▶ [Your task]
Reproduce word for word the line that contains "несмотря на обильные зимние осадки." and every line after it to the end of the records, with nothing else added.

▶ [Extracted page text data]

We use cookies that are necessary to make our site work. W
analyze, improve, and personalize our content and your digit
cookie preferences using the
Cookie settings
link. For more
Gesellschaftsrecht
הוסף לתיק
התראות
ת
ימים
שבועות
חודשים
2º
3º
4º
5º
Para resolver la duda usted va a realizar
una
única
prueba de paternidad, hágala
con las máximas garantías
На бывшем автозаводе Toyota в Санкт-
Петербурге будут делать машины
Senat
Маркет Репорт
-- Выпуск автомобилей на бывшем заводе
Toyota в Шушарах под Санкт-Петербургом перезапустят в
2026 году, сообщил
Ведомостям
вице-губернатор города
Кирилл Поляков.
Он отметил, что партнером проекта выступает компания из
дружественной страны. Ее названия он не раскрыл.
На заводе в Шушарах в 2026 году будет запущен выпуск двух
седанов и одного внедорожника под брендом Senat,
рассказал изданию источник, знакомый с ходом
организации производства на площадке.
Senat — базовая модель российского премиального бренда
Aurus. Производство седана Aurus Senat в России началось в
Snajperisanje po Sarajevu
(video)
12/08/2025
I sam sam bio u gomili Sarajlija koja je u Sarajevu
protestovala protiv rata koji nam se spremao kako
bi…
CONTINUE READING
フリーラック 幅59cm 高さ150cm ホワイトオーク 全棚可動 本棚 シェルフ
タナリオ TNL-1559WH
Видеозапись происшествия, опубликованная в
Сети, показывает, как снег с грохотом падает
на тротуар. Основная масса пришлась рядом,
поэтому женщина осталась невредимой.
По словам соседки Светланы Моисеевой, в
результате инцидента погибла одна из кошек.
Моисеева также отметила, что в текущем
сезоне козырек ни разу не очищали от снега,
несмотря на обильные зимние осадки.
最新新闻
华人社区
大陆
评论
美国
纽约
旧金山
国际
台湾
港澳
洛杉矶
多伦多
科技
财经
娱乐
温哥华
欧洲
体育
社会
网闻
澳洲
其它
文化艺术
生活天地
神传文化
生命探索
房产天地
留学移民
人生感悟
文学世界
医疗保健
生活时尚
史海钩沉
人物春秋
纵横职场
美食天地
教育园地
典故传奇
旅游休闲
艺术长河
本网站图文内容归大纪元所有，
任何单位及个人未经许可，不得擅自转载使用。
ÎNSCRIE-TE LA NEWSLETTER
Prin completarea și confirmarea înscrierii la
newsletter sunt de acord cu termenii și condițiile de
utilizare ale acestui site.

▶ [Solution to this exercise]
несмотря на обильные зимние осадки.
最新新闻
华人社区
大陆
评论
美国
纽约
旧金山
国际
台湾
港澳
洛杉矶
多伦多
科技
财经
娱乐
温哥华
欧洲
体育
社会
网闻
澳洲
其它
文化艺术
生活天地
神传文化
生命探索
房产天地
留学移民
人生感悟
文学世界
医疗保健
生活时尚
史海钩沉
人物春秋
纵横职场
美食天地
教育园地
典故传奇
旅游休闲
艺术长河
本网站图文内容归大纪元所有，
任何单位及个人未经许可，不得擅自转载使用。
ÎNSCRIE-TE LA NEWSLETTER
Prin completarea și confirmarea înscrierii la
newsletter sunt de acord cu termenii și condițiile de
utilizare ale acestui site.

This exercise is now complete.